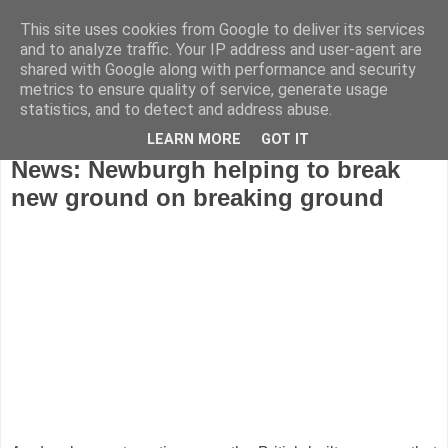
This site uses cookies from Google to deliver its services
and to analyze traffic. Your IP address and user-agent are
shared with Google along with performance and security
metrics to ensure quality of service, generate usage
statistics, and to detect and address abuse.
LEARN MORE
GOT IT
Sunday, November 29, 2009
News: Newburgh helping to break
new ground on breaking ground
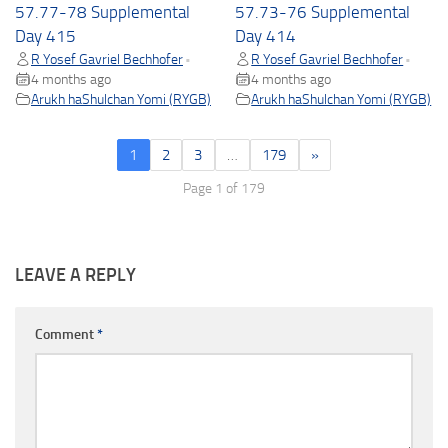
57.77-78 Supplemental
57.73-76 Supplemental
Day 415
Day 414
R Yosef Gavriel Bechhofer
R Yosef Gavriel Bechhofer
•
•
4 months ago
4 months ago
Arukh haShulchan Yomi (RYGB)
Arukh haShulchan Yomi (RYGB)
1
2
3
…
179
»
Page 1 of 179
LEAVE A REPLY
Comment
*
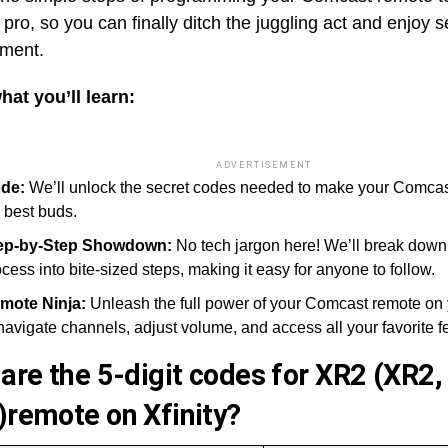
 pro, so you can finally ditch the juggling act and enjoy
nment.
hat you’ll learn:
ADVERTISEMENT
de:
We’ll unlock the secret codes needed to make your Comca
 best buds.
ep-by-Step Showdown:
No tech jargon here! We’ll break dow
cess into bite-sized steps, making it easy for anyone to follow.
mote Ninja:
Unleash the full power of your Comcast remote on
navigate channels, adjust volume, and access all your favorite f
are the 5-digit codes for XR2 (
XR2,
)remote on Xfinity?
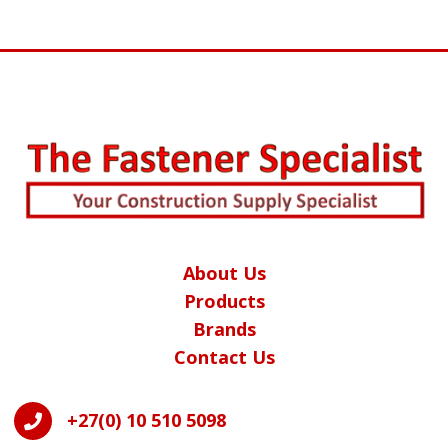
About Us
Products
Brands
Contact Us
+27(0) 10 510 5098

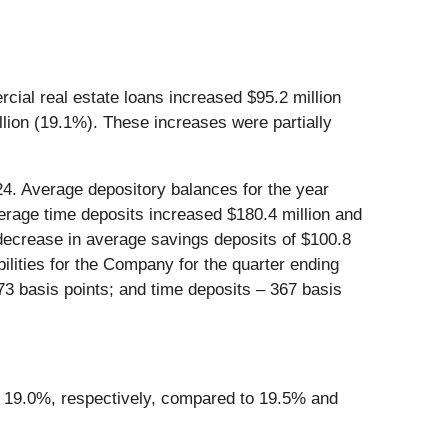
ial real estate loans increased $95.2 million
llion (19.1%). These increases were partially
4. Average depository balances for the year
erage time deposits increased $180.4 million and
 decrease in average savings deposits of $100.8
bilities for the Company for the quarter ending
3 basis points; and time deposits – 367 basis
 19.0%, respectively, compared to 19.5% and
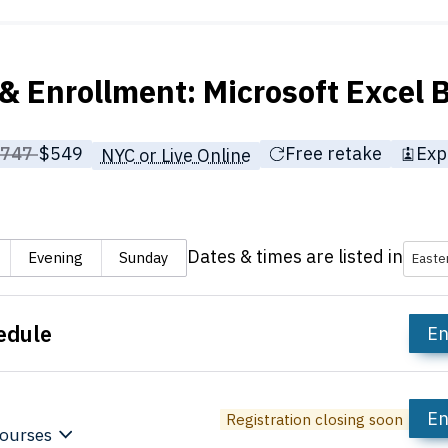
& Enrollment: Microsoft Excel
rice before discounts:
$747
Full tuition:
$549
Free retake
Exp
NYC or Live Online
Dates & times are listed in
Evening
Sunday
Easte
edule
En
En
Registration closing soon
ourses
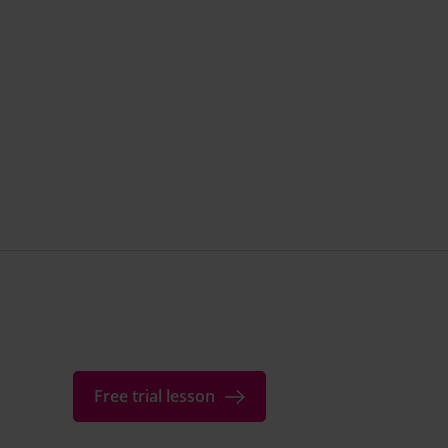
Free trial lesson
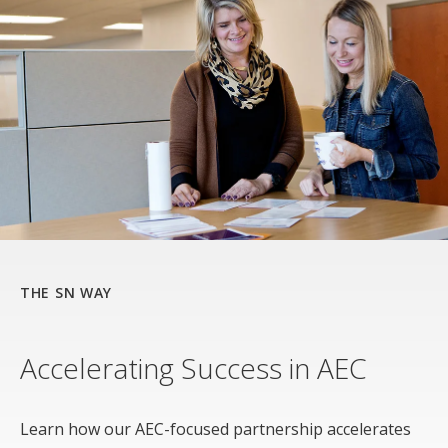
THE SN WAY
Accelerating Success in AEC
Learn how our AEC-focused partnership accelerates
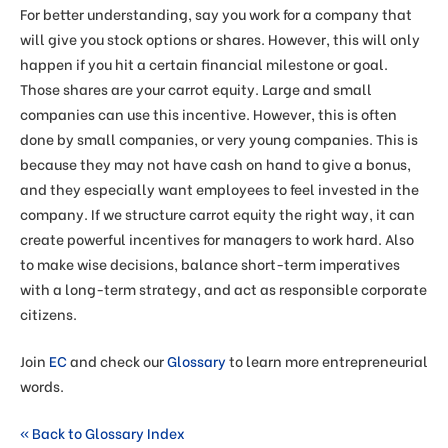
For better understanding, say you work for a company that
will give you stock options or shares. However, this will only
happen if you hit a certain financial milestone or goal.
Those shares are your carrot equity. Large and small
companies can use this incentive. However, this is often
done by small companies, or very young companies. This is
because they may not have cash on hand to give a bonus,
and they especially want employees to feel invested in the
company. If we structure carrot equity the right way, it can
create powerful incentives for managers to work hard. Also
to make wise decisions, balance short-term imperatives
with a long-term strategy, and act as responsible corporate
citizens.
Join
EC
and check our
Glossary
to learn more entrepreneurial
words.
« Back to Glossary Index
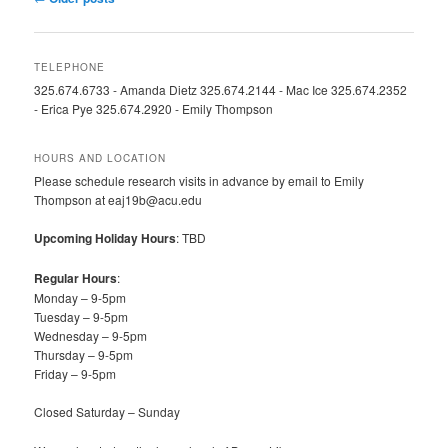
navigation
TELEPHONE
325.674.6733 - Amanda Dietz 325.674.2144 - Mac Ice 325.674.2352
- Erica Pye 325.674.2920 - Emily Thompson
HOURS AND LOCATION
Please schedule research visits in advance by email to Emily
Thompson at eaj19b@acu.edu
Upcoming Holiday Hours
: TBD
Regular Hours
:
Monday – 9-5pm
Tuesday – 9-5pm
Wednesday – 9-5pm
Thursday – 9-5pm
Friday – 9-5pm
Closed Saturday – Sunday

■ Goal of the exercise ■
Write out nothing but the lines from the start of the data through the line with "Page 1 of 179". Leave out the pictures.

■ Exercise output ■
This site uses cookies from Google to deliver its services
and to analyze traffic. Your IP address and user-agent are
shared with Google along with performance and security
metrics to ensure quality of service, generate usage
statistics, and to detect and address abuse.
LEARN MORE
GOT IT
Sunday, November 29, 2009
News: Newburgh helping to break
new ground on breaking ground
57.77-78 Supplemental
57.73-76 Supplemental
Day 415
Day 414
R Yosef Gavriel Bechhofer
R Yosef Gavriel Bechhofer
•
•
4 months ago
4 months ago
Arukh haShulchan Yomi (RYGB)
Arukh haShulchan Yomi (RYGB)
1
2
3
…
179
»
Page 1 of 179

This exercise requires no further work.